Arthroscopic Management of Massive Rotator Cuff Tears

Introduction

Massive rotator cuff tears have historically been defined as tears that are greater than 5 cm in size in either the anterior-posterior or medial-lateral length, or tears involving at least two tendons. They account for 20% of all cuff tears and 80% of recurrent tears. Reparability is dependent mainly on tendon quality and retraction, muscle atrophy, and fatty infiltration as well as chronicity. Numerous arthroscopic techniques have been described, ranging from partial or complete repair to biologic augmentation, such as use of growth factors, patch graft or marrow-stimulating procedures, or a combination of them. Selection of the most effective treatment for a single patient can be challenging and is based mainly on tear characteristics as well as on the surgeon’s experience and skill set.

Procedure

Complete repair without excessive tension is the goal of arthroscopic treatment of massive rotator cuff tears.
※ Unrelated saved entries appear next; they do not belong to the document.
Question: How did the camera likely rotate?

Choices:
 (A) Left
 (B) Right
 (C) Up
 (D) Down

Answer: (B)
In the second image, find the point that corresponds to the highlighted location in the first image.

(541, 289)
Adequate mobilization and identification of the shape of the tear are the principal surgical steps needed to achieve a successful repair. In case of retracted massive cuff tears, suture anchors are usually placed in a single-row configuration at the articular margin of the humeral head to minimize tension in the repaired tendons. Margin convergence repair is commonly combined with suture anchor repair, based on the tear shape, to further reduce tension in the repair.

Patient History

• Symptom onset: atraumatic (degenerative) or traumatic.
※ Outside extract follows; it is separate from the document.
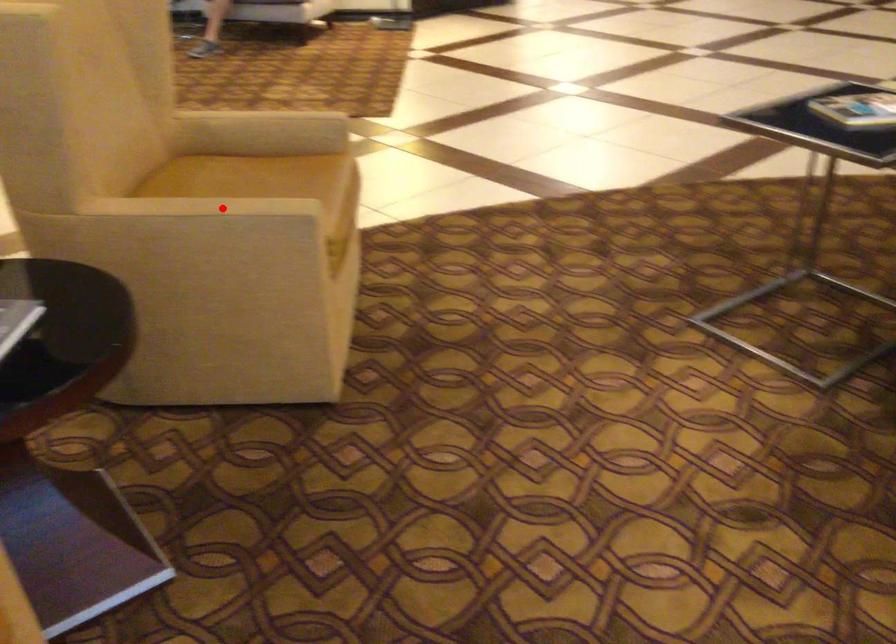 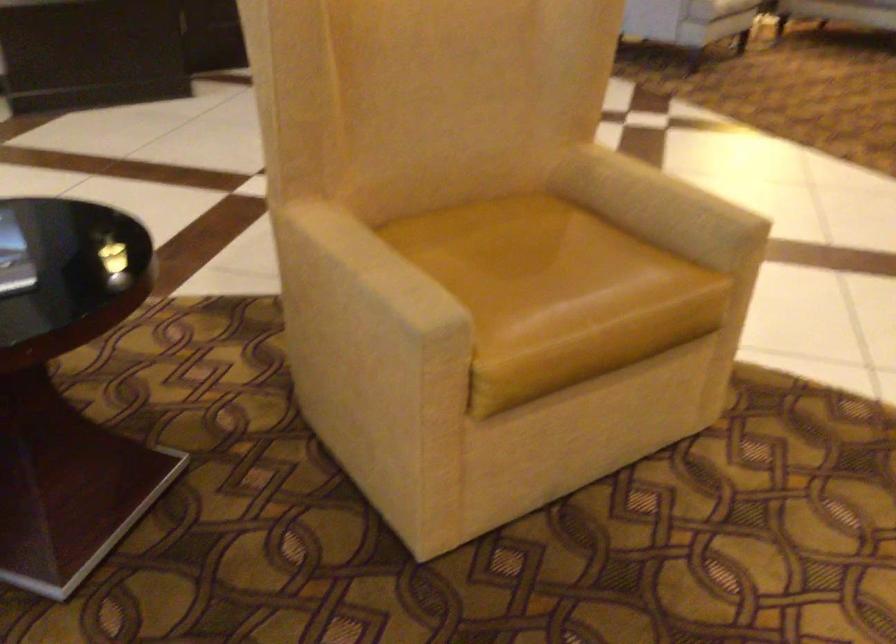 In the second image, find the point that corresponds to the highlighted location in the first image.

(375, 266) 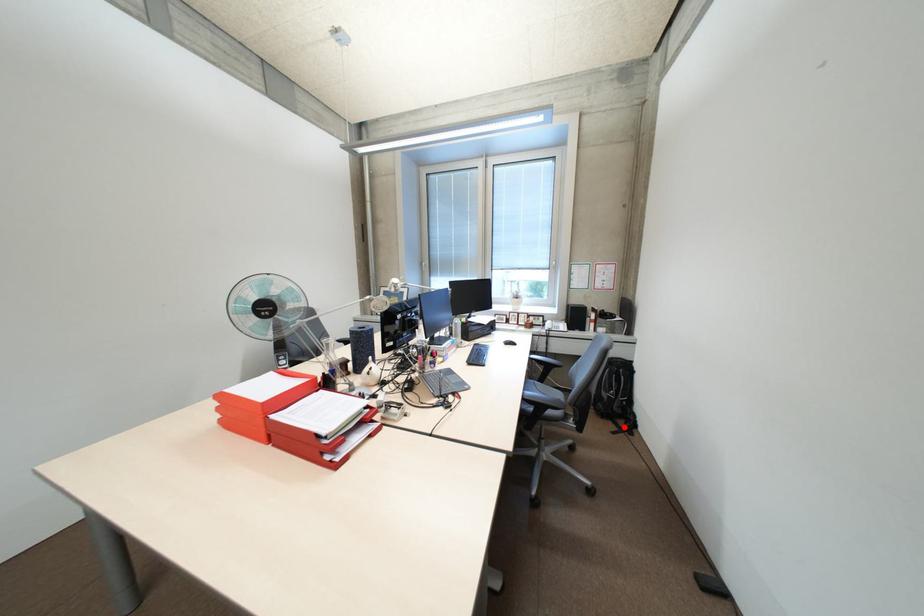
• Degenerative tears: pain and limitation in daily activities display a progressive course over time. Patients usually complain of pain and weakness in lifting objects overhead or in taking care of personal hygiene and in other daily activities requiring arm rotation, such as taking a wallet from a back pocket for men or unfastening a bra for women. Night pain is one of the most frequent complaints.

• Traumatic tears: sudden pain and functional impairment; patients frequently complain of sudden loss of active range of motion after trauma and intense pain with arm mobilization or during the night.
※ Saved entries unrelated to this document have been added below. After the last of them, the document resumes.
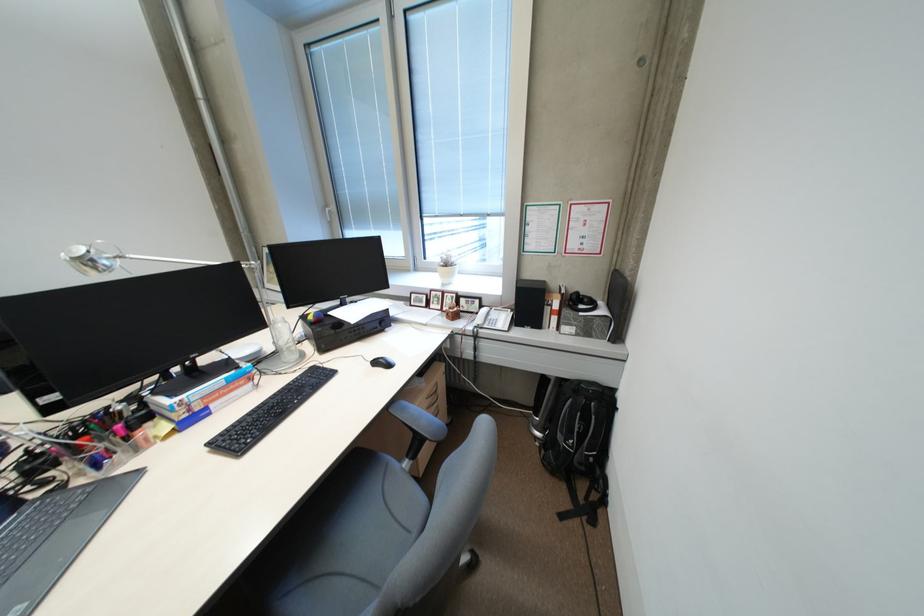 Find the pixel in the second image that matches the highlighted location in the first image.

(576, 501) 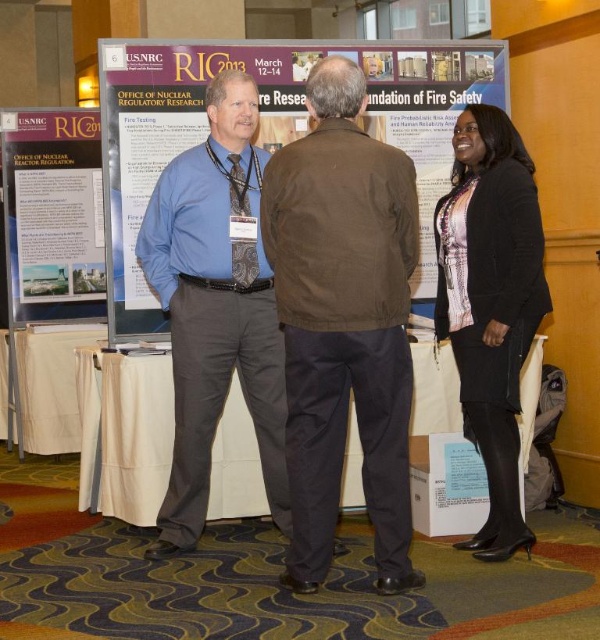 Question: Observing the image, what is the correct spatial positioning of matte blue shirt at center in reference to matte paper poster at left?

Choices:
 (A) right
 (B) left

Answer: (A)

Question: Which of the following is the farthest from the observer?

Choices:
 (A) black woolen coat at right
 (B) matte paper poster at left
 (C) matte blue shirt at center
 (D) brown leather jacket at center

Answer: (B)

Question: Considering the real-world distances, which object is closest to the black woolen coat at right?

Choices:
 (A) matte paper poster at left
 (B) matte blue shirt at center
 (C) brown leather jacket at center

Answer: (C)

Question: Which of the following is the farthest from the observer?

Choices:
 (A) matte paper poster at left
 (B) matte blue shirt at center

Answer: (A)

Question: Can you confirm if matte blue shirt at center is positioned to the right of black woolen coat at right?

Choices:
 (A) no
 (B) yes

Answer: (A)

Question: Is black woolen coat at right smaller than matte paper poster at left?

Choices:
 (A) no
 (B) yes

Answer: (A) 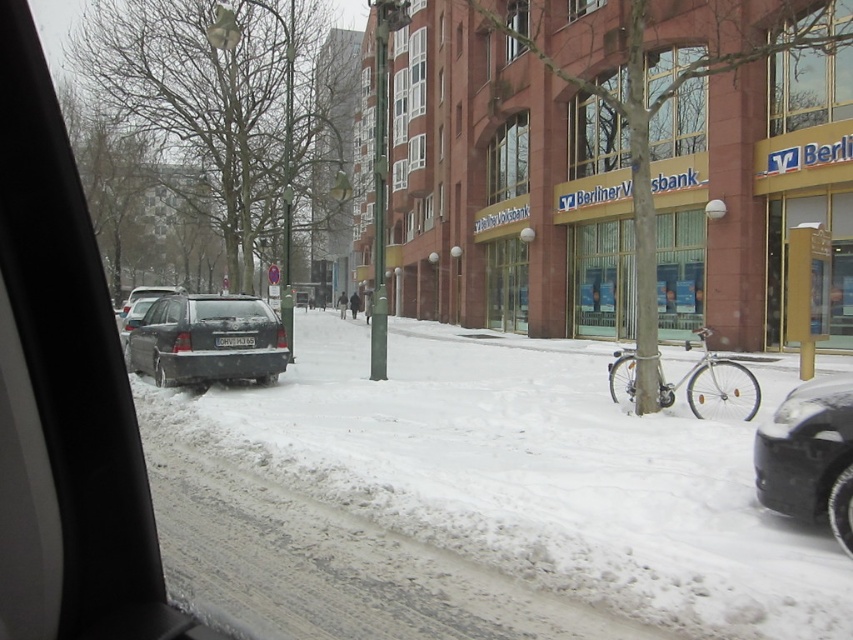 Question: From the image, what is the correct spatial relationship of black rubber car at lower right in relation to transparent glass window at center?

Choices:
 (A) below
 (B) above

Answer: (A)

Question: Which point appears closest to the camera in this image?

Choices:
 (A) (614, 358)
 (B) (161, 348)
 (C) (833, 22)
 (D) (494, 177)

Answer: (B)

Question: Can you confirm if silver metallic bicycle at lower right is wider than transparent glass window at center?

Choices:
 (A) no
 (B) yes

Answer: (B)

Question: Which of these objects is positioned farthest from the white powdery snow at center?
• Patient age: traumatic lesions usually occur in younger individuals, specifically those who are almost 10 years younger than the population affected by degenerative tears.

• Mechanism of injury: a fall or a direct trauma to the shoulder. Shoulder dislocation in elderly usually causes a rotator cuff tear rather than capsulolabral injuries.

Patient Examination

• Inspection of both shoulders in order to detect side-to-side differences: in massive rotator cuff tears, marked muscle atrophy can create deformity of both the supraspinatus and infraspinatus fossae.

• Evaluation of passive range of motion: loss of shoulder motion due to posttraumatic joint stiffness or to primary adhesive capsulitis must be ruled out.

• Evaluation of active range of motion: pseudoparalysis, defined as the inability to actively elevate the arm beyond 90 degrees with full passive forward flexion and no neurological impairment, is a common finding in traumatic massive cuff tears.

• Assessment of scapular kinematics and kinetics: scapula protraction and elevation can be a compensatory mechanism for the loss of active forward flexion.

• Subacromial crepitus can be a sign of upper migration of the humeral head and progression to osteoarthritis.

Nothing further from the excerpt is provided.